● Assignment:
In the listing below, find each line with the string "신청하기" and report it.

● Data for the task:
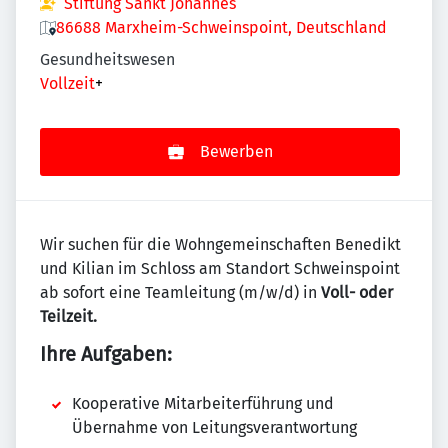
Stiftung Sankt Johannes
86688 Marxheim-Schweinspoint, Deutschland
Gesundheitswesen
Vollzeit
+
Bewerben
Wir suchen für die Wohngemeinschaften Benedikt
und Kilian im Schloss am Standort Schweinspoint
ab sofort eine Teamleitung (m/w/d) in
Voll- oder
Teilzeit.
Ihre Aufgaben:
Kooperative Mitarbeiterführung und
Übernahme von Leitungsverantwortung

--

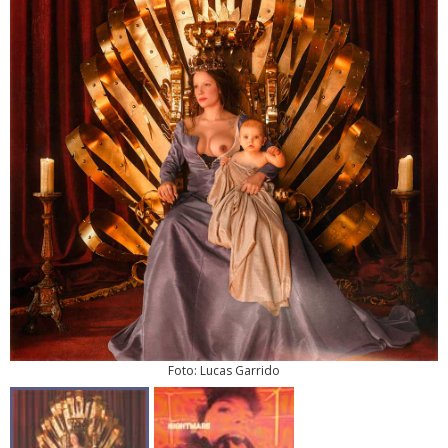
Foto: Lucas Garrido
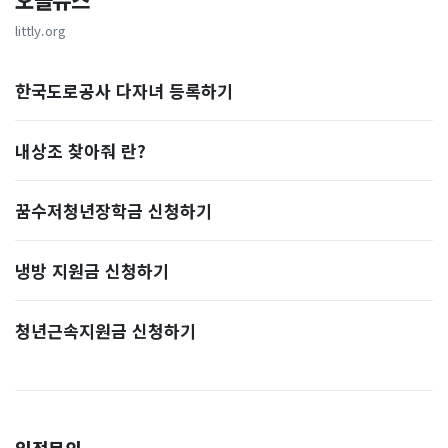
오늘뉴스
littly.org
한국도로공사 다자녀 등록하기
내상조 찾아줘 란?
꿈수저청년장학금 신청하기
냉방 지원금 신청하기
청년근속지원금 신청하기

...

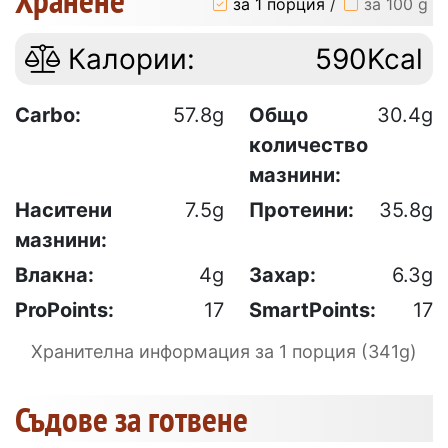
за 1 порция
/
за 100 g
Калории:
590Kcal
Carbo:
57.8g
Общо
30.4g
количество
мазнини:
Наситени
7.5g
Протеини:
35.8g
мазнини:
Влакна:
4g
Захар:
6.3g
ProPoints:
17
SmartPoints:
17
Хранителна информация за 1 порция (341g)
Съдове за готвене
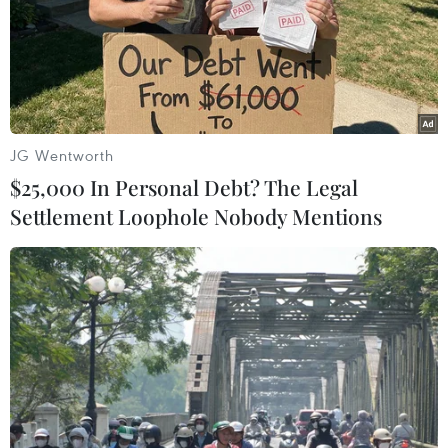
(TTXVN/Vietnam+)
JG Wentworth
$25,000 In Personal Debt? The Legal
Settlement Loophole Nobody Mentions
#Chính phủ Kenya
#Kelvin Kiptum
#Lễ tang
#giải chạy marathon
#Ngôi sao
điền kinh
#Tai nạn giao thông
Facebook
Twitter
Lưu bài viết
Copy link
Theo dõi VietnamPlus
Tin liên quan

● Solution to this task:
꿈수저청년장학금 신청하기
냉방 지원금 신청하기
청년근속지원금 신청하기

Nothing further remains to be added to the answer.